What to produce: Among the lines of data below, reproduce only those from the one with "på traditionel cykeltur." through the one with "لا يوجد نصوص مرتبطة بهذا النص", exactly as they stand, both ends included.

Entries provided:
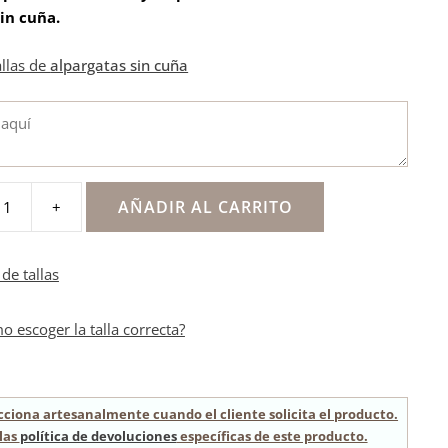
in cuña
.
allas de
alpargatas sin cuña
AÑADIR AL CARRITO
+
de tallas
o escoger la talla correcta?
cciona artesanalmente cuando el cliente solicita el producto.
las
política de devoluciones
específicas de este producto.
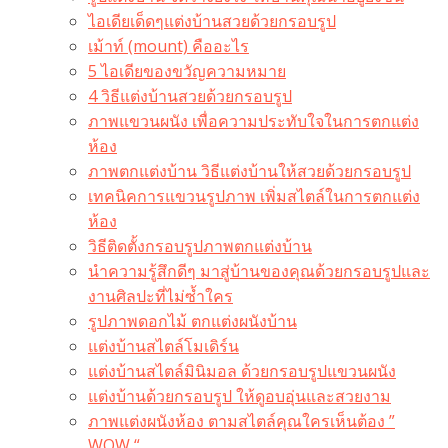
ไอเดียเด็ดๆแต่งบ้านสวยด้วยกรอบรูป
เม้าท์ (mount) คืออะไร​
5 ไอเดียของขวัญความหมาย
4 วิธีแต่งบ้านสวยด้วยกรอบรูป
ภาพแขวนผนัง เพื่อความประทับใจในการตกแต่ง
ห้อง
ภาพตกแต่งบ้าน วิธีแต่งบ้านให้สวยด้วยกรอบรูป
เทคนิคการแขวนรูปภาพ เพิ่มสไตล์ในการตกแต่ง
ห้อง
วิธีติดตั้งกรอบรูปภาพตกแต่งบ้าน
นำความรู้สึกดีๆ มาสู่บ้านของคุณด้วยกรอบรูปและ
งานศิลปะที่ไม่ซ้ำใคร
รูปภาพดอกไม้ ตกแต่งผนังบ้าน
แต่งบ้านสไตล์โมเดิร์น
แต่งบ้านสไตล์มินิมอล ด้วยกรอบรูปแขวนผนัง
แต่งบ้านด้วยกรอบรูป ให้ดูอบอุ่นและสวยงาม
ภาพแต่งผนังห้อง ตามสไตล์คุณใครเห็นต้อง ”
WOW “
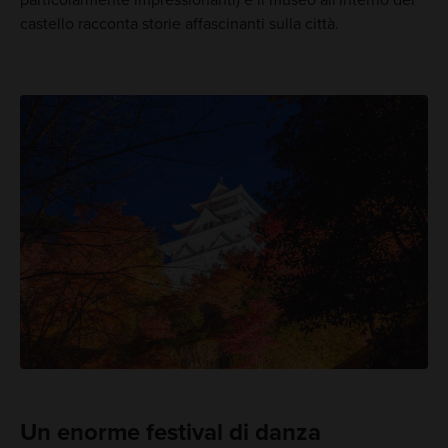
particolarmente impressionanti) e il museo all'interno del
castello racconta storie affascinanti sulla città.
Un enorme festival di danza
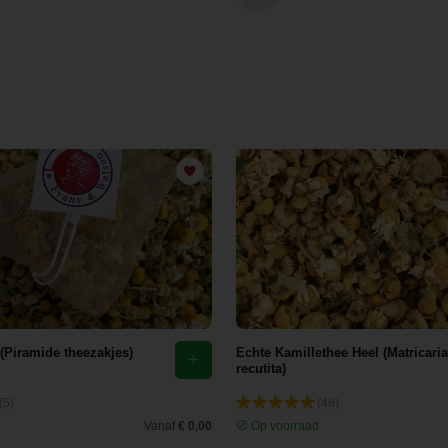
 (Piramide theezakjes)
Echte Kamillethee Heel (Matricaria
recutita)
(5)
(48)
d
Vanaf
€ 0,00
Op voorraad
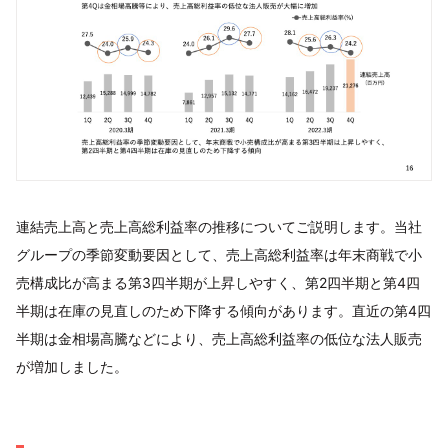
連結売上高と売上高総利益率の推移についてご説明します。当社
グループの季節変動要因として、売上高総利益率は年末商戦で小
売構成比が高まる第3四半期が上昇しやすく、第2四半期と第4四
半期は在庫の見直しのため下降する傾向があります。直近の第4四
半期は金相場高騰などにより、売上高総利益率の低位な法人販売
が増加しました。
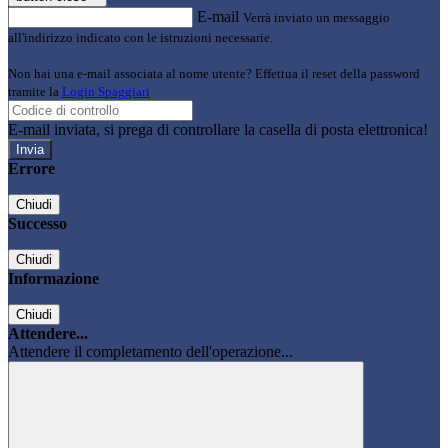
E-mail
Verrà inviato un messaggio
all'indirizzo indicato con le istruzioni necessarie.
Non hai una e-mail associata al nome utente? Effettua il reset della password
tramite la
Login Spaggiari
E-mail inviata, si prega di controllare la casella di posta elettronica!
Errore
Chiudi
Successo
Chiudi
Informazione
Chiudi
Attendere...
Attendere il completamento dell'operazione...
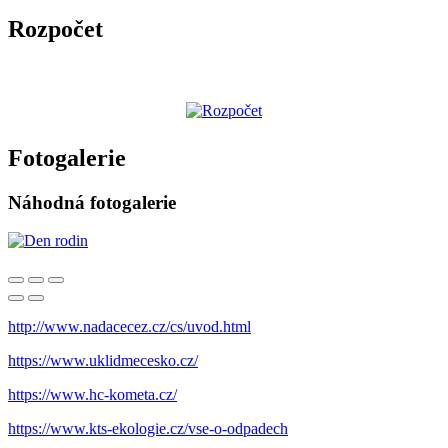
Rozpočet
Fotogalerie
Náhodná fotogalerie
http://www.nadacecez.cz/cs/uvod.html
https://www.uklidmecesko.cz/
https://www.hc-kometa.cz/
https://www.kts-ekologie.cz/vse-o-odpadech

---

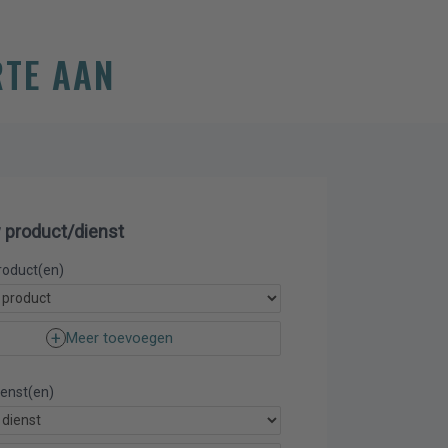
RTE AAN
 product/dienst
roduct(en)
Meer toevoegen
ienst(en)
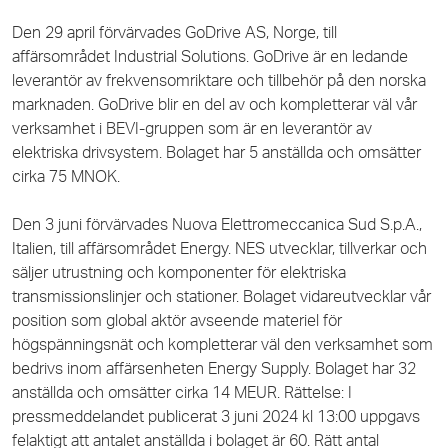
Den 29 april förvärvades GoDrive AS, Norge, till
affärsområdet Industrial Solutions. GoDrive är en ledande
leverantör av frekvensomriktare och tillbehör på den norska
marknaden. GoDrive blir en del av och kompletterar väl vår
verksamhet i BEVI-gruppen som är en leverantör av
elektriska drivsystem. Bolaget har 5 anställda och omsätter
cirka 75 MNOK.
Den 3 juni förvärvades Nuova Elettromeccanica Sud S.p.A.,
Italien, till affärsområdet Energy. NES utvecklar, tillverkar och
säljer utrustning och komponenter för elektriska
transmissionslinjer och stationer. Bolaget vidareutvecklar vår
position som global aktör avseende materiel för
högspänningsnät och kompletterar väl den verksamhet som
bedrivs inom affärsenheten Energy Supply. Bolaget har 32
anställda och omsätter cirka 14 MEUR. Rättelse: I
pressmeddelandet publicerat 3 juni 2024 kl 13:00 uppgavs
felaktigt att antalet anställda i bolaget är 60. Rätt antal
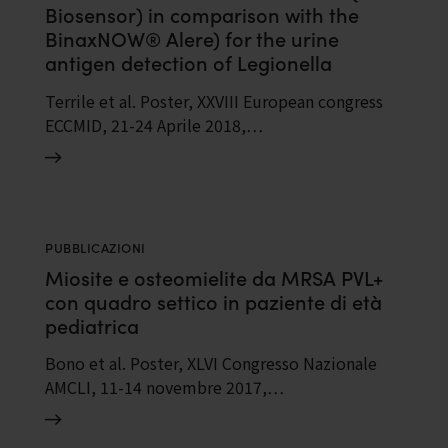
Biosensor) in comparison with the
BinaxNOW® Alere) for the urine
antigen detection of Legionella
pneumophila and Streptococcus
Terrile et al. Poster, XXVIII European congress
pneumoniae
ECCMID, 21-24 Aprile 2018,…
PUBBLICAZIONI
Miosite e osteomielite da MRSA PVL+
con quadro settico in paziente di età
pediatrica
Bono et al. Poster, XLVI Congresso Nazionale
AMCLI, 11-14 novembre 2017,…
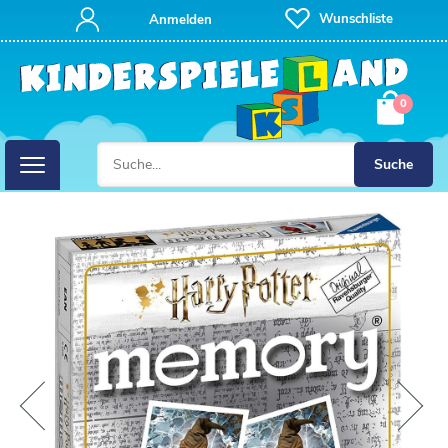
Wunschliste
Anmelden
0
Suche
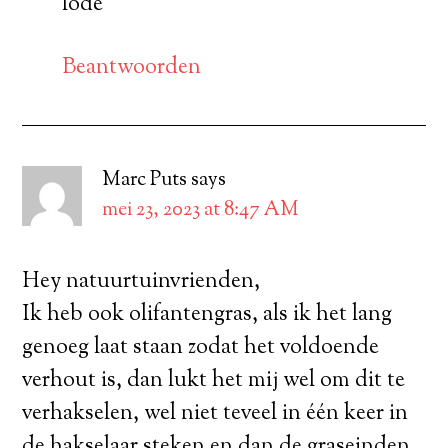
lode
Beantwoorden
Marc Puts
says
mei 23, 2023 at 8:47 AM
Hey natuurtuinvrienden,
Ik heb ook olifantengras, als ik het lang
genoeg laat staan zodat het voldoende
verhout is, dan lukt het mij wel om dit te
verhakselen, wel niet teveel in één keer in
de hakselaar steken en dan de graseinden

--

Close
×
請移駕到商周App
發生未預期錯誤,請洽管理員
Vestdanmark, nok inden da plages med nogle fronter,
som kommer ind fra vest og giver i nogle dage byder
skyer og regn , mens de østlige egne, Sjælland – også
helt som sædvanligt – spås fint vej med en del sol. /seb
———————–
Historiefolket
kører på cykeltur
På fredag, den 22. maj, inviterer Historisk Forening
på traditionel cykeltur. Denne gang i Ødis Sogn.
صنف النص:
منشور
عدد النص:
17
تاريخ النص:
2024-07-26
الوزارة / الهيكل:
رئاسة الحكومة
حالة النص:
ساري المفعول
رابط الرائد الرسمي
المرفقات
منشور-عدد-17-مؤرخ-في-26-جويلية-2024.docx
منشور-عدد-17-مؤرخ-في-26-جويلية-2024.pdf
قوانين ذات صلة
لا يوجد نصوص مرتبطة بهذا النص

Response below:
på traditionel cykeltur. Denne gang i Ødis Sogn.
صنف النص:
منشور
عدد النص:
17
تاريخ النص:
2024-07-26
الوزارة / الهيكل:
رئاسة الحكومة
حالة النص:
ساري المفعول
رابط الرائد الرسمي
المرفقات
منشور-عدد-17-مؤرخ-في-26-جويلية-2024.docx
منشور-عدد-17-مؤرخ-في-26-جويلية-2024.pdf
قوانين ذات صلة
لا يوجد نصوص مرتبطة بهذا النص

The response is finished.